Global Instruction Scheduling for Multi-Threaded Architectures [abstract] (PDF)
Guilherme de Lima Ottoni
Ph.D. Thesis, Department of Computer Science,
Princeton University, September 2008.
Recently, the microprocessor industry has moved toward multi-core or
chip multiprocessor (CMP) designs as a means of utilizing the
increasing transistor counts in the face of physical and
micro-architectural limitations. Despite this move, CMPs do not
directly improve the performance of single-threaded codes, a
characteristic of most applications. In effect, the move to CMPs has
shifted even more the task of improving performance from the hardware
to the software.
Since developing parallel applications has long been recognized as
significantly harder than developing sequential ones, it is very
desirable to have automatic tools to extract thread-level parallelism
(TLP) from sequential applications. Unfortunately, automatic
parallelization has only been successful in the restricted domains of
scientific and data-parallel applications, which usually have regular
array-based memory accesses and little control flow. In order to
support parallelization of general-purpose applications, computer
architects have proposed CMPs with light-weight, fine-grained (scalar)
communication mechanisms.

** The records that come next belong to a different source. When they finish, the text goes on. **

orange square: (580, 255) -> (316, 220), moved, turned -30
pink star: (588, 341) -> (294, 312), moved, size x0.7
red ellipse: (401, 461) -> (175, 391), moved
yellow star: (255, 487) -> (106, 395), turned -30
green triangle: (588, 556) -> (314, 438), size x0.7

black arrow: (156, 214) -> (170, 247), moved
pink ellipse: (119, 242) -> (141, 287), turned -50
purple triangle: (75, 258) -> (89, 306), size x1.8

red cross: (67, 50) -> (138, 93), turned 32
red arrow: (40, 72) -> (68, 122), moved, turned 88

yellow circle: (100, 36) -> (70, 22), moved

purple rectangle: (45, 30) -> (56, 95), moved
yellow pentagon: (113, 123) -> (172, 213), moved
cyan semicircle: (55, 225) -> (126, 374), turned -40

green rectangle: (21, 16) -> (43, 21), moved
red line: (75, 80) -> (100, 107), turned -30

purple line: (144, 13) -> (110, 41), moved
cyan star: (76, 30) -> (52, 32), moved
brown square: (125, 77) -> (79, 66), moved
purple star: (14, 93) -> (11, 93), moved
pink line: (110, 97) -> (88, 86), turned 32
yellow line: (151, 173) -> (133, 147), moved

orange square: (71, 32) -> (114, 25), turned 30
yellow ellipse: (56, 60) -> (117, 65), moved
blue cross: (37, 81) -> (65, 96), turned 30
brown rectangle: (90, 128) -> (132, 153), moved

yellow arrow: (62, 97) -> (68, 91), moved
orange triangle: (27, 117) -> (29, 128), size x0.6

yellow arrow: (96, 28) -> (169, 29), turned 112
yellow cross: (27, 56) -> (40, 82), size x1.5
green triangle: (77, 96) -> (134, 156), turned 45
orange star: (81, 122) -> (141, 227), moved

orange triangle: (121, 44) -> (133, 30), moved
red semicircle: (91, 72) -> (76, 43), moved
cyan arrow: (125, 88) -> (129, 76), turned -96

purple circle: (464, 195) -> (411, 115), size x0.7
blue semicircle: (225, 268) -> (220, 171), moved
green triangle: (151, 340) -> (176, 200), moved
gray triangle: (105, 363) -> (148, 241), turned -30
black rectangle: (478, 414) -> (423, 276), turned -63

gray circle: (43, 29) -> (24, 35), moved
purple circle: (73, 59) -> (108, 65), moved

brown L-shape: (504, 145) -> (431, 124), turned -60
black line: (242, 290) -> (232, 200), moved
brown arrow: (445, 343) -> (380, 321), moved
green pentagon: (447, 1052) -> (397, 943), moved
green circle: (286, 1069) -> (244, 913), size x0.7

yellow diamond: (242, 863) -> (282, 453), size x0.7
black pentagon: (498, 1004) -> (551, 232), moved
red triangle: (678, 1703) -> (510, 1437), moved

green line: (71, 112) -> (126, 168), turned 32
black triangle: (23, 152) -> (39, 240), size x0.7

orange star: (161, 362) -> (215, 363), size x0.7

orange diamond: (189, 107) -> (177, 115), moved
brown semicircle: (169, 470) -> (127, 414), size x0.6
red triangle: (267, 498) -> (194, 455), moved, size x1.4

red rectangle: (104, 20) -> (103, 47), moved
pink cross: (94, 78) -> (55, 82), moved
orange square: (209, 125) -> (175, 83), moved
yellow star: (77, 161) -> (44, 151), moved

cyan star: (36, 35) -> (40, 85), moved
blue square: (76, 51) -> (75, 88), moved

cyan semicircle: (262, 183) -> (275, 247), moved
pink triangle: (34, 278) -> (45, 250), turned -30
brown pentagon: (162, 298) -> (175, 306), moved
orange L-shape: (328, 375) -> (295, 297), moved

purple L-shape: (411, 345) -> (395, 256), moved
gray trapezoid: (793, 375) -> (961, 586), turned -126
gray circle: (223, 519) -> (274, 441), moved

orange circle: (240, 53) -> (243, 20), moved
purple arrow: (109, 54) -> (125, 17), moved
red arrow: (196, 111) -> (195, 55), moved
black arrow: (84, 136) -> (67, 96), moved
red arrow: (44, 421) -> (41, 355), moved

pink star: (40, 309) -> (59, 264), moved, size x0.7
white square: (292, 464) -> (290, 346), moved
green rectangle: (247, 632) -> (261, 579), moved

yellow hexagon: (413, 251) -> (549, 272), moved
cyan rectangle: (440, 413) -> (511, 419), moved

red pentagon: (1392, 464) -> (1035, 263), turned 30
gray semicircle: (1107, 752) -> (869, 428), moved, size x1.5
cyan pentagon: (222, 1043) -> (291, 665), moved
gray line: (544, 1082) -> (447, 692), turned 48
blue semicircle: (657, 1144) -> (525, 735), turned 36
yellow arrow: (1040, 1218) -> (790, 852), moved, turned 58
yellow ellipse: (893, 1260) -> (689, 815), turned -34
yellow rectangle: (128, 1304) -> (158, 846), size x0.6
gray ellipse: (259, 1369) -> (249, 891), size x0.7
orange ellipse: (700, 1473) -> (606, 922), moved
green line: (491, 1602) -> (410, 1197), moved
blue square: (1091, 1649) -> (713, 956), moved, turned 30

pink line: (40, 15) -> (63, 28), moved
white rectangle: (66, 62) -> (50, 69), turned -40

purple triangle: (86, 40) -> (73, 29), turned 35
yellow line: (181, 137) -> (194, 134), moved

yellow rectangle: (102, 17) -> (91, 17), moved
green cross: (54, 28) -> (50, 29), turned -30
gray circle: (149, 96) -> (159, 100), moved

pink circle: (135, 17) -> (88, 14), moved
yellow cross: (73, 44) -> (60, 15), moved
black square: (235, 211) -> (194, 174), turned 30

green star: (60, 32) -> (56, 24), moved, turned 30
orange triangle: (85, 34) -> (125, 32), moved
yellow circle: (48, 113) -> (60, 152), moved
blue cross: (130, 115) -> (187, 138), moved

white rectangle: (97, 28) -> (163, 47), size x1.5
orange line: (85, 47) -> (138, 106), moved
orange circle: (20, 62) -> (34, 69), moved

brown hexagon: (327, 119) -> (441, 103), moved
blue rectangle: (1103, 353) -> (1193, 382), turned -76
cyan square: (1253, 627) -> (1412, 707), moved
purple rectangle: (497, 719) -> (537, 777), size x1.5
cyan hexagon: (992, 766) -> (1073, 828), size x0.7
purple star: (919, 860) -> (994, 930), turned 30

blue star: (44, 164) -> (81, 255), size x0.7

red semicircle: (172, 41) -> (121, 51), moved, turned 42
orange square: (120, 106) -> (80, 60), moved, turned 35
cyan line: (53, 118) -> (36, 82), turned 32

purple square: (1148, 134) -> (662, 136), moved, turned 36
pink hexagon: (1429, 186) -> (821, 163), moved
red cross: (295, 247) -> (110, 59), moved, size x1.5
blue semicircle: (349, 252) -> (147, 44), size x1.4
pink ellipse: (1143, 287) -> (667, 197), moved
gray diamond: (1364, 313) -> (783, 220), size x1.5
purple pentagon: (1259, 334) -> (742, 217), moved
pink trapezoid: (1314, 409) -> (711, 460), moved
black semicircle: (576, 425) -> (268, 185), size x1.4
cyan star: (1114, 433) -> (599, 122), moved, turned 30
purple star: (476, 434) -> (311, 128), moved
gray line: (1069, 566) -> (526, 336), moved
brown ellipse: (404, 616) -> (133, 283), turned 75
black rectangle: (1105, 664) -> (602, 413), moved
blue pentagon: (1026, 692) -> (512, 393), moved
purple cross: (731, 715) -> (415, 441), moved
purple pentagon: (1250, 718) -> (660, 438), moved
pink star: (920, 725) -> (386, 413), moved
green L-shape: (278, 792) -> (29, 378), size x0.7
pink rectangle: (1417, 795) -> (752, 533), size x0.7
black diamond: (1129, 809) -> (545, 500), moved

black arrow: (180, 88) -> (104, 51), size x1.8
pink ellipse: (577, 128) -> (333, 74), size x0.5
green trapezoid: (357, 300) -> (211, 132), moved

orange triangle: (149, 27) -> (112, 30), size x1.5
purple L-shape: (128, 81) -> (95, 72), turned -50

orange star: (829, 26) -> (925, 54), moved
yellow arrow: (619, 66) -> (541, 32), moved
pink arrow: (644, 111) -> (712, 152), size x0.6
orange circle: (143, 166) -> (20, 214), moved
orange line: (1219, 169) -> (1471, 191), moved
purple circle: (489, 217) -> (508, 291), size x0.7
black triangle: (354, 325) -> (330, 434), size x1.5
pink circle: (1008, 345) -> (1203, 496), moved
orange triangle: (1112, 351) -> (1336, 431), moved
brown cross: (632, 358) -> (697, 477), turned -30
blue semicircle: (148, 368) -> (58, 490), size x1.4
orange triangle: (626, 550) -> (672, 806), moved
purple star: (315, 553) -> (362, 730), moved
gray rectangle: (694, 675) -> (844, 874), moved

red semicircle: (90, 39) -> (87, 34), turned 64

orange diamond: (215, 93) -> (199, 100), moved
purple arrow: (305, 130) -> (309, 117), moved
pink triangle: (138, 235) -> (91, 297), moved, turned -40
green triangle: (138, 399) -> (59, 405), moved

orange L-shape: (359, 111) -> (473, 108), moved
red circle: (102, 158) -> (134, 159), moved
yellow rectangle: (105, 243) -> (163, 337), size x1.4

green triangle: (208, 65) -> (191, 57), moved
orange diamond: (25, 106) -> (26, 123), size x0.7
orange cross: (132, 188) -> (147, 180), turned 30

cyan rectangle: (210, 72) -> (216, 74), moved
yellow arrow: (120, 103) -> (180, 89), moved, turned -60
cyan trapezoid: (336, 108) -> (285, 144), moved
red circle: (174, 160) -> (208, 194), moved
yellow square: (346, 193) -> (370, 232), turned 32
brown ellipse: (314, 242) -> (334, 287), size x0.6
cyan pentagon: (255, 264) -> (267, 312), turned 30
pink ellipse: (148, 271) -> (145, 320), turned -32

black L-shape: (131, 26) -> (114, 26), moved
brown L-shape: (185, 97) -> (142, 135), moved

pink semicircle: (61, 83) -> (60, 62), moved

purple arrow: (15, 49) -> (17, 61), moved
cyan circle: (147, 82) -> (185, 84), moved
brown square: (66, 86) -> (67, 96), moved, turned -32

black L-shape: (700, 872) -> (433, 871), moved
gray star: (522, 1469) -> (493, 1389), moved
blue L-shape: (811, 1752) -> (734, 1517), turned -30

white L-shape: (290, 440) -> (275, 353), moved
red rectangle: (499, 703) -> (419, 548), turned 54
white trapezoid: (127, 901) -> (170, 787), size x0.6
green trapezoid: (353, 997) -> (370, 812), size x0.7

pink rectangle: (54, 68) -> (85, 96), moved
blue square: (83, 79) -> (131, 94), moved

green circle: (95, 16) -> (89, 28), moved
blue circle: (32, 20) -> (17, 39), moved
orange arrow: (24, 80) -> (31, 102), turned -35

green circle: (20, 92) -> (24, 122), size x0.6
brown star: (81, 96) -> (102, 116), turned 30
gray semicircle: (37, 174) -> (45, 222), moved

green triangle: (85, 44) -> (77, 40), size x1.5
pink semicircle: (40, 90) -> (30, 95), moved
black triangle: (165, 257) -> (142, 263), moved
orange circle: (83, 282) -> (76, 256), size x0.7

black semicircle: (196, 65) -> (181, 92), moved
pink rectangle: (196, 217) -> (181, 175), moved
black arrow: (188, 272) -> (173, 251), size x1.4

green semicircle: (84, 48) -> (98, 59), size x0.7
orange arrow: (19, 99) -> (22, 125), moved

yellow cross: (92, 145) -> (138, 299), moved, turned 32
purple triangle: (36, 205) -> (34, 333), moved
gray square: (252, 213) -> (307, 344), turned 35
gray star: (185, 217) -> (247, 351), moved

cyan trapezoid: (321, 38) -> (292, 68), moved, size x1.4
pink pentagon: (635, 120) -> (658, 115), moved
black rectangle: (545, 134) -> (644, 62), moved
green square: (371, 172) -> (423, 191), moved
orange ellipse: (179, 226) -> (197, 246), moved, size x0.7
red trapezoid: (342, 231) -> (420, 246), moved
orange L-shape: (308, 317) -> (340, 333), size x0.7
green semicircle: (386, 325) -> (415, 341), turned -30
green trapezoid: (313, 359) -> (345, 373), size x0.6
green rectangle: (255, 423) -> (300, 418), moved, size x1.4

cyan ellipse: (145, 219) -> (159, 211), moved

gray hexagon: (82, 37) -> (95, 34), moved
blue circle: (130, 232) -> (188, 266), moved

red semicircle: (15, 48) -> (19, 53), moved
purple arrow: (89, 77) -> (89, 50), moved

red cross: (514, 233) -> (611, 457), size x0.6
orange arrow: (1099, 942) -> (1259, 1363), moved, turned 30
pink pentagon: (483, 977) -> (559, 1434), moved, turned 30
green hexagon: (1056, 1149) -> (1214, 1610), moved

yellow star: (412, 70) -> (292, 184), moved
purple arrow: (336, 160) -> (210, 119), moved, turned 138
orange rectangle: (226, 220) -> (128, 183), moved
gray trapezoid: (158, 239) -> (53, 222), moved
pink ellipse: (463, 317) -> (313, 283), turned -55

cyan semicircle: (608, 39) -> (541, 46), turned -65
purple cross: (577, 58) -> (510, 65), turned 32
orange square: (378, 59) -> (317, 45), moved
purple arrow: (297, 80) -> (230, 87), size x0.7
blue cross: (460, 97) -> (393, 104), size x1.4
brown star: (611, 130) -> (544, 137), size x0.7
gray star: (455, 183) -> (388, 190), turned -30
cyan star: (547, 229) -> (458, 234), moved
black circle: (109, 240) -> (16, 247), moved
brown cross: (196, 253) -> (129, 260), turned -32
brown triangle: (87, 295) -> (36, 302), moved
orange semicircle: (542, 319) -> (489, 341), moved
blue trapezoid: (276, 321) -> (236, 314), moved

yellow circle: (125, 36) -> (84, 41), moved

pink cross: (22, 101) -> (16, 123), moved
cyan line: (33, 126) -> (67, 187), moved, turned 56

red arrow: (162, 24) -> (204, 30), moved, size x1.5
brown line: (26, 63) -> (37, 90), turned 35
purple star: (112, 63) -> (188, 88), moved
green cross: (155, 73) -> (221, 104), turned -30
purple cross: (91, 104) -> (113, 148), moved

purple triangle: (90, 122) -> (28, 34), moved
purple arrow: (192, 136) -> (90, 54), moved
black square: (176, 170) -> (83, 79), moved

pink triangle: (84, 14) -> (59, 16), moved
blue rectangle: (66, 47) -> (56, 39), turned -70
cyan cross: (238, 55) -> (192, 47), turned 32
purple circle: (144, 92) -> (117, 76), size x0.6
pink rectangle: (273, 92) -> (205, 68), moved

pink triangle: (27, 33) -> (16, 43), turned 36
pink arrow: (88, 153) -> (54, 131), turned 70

Despite such support, most existing
multi-threading compilation techniques have generally demonstrated
little effectiveness in extracting parallelism from non-scientific
applications. The main reason for this is that such techniques are
mostly restricted to extracting parallelism within local,
straight-line regions of code. As observed in several limit studies,
local regions of code contain limited parallelism, and control
dependence analysis and multiple control units are necessary to
extract most of the parallelism opportunities.
This thesis describes a general compiler framework for Global
Multi-Threaded (GMT) instruction scheduling, i.e. to simultaneously
schedule instructions from a global region of code to extract TLP for
multi-threaded architectures. Our compiler framework is based on a
Program Dependence Graph (PDG) representation, efficient graph
partitioning algorithms, and novel multi-threaded code generation
algorithms. Central to this framework are our multi-threaded code
generation algorithms, which produce efficient code for arbitrary
partitions of the PDG into threads. Based on this framework, three
thread-partitioning strategies for GMT instructions scheduling are
proposed. The first one, called GREMIO, extends list-scheduling to
target multi-threaded architectures and to operate on global code
regions. The second technique, called Decoupled Software Pipelining
(DSWP), extracts pipelined TLP from arbitrary loop nests. We also
propose Parallel-Stage DSWP, an extension of DSWP that allows multiple
threads to concurrently execute the same stage of the pipeline. These
techniques are implemented in the VELOCITY compiler and evaluated on
an accurate CMP simulator built on top of validated Itanium 2 core
models. The experiments show that our techniques balance
applicability and scalability differently, with each technique
resulting in the best speedup in different scenarios. Overall, the
results demonstrate the effectiveness of the proposed compilation
techniques, with significant speedups on a number of real benchmark
applications written in C.